Robert Johnson, who is now the oil and gas program manager at the Idaho Department of Lands, said at a meeting last week that the pollution in Wyoming was caused by a leaking, unlined above-ground pit.
“Did the industry cause it? Yes, they did,” he said on an audio recording of the public meeting in Idaho. “Are they mitigating it? Yes, they are.”
Environmental groups quickly seized upon the statements as refuting Wyoming officials — as well as the energy company that developed the gas fields in Pavaillion — who have questioned a 2011 study by the Environmental Protection Agency, which blamed hydraulic fracturing for the contamination. Encana, the energy company, maintains the pollution in Pavaillion is naturally occurring and has nothing to do with fracking.
Johnson quickly changed his tune when he was contacted by the Wyoming Oil and Gas Conservation Commission, which “set me straight and told me I was wrong.”
The Caspar Star-Tribune characterized Johnson as “backtracking,” but his comments are more like a complete retraction.

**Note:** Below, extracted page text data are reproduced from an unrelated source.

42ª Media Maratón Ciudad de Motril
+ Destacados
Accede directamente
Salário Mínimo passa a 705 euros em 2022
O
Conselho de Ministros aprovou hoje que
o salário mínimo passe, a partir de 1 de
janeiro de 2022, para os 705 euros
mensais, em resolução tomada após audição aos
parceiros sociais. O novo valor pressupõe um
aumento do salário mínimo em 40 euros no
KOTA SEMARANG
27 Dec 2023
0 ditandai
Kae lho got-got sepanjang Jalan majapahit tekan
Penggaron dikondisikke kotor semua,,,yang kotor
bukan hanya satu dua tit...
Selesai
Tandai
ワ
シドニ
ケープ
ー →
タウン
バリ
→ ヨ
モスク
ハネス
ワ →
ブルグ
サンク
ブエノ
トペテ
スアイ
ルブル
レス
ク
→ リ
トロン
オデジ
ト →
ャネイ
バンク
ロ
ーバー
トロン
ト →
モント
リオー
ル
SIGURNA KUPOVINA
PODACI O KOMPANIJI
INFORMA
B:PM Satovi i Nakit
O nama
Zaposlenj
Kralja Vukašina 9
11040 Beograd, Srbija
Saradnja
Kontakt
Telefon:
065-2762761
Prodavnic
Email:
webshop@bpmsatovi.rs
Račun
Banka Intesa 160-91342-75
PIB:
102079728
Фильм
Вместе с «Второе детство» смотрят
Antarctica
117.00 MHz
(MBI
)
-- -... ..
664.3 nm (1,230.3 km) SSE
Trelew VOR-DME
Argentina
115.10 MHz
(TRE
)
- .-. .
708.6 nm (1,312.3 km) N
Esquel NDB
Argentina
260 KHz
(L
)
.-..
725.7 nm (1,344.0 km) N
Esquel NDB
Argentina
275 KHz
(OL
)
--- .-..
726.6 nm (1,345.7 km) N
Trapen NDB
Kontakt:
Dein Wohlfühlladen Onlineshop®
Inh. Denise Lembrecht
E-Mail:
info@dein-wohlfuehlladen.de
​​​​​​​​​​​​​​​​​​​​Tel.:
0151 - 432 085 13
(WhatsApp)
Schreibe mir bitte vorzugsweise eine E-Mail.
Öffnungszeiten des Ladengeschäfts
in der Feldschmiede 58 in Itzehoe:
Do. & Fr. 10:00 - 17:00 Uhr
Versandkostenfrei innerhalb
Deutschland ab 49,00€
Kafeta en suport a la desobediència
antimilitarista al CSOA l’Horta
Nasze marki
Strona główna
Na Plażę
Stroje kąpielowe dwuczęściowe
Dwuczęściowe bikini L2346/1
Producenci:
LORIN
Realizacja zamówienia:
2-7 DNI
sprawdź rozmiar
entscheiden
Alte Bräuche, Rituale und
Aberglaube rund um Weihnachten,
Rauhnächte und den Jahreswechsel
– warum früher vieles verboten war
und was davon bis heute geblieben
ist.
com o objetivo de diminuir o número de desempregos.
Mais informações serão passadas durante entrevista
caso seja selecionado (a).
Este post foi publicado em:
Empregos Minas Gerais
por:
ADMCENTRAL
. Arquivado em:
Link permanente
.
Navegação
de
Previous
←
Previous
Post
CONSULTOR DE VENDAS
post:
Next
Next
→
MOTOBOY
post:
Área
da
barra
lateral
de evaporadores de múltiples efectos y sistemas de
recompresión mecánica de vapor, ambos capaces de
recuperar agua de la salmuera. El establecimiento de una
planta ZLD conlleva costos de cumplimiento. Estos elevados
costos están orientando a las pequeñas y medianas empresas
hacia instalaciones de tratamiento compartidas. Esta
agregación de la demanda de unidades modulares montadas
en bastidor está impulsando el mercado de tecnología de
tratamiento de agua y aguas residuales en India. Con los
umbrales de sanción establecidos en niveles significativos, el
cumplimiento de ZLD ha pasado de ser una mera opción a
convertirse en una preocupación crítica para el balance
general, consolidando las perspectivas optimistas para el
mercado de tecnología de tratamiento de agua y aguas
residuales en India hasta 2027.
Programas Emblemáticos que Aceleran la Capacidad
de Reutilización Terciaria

He told the paper that his statements at the meeting were “dead incorrect.”
“I can’t prove them,” he said. “I made a mistake here. I cannot as a scientist come forth with a repeatable conclusion.”
He said he based his comments on a presentation in Houston by an engineer with experience studying the energy industry, who concluded that the Ph levels found in Pavillion’s groundwater were beyond what would be found in nature, but that she couldn’t conclude that it was due to fracking.
“I assumed when I was down there she was a qualified professional and everything she was saying was vetted,” Johnson said.
Johnson also told the crowd in Idaho that he “had a little more insight on this than the average person” because he worked on the Pavillion investigation for the state engineer’s office, but that too was refuted.
“Bobby was not assigned to that project,” Wyoming State Engineer Pat Tyrrell told the Star-Tribune. “Whatever he was doing was from sidelines.”
For their part, environmental groups have also distanced themselves from Johnson’s comments, with Wyoming Outdoor Council Associate Director Chris Merrill telling the paper that the incident underscores “the need and the importance of collecting baseline data before drilling happens.”
“That is really the only way to avoid this kind of confusion and controversy in the future,” he said.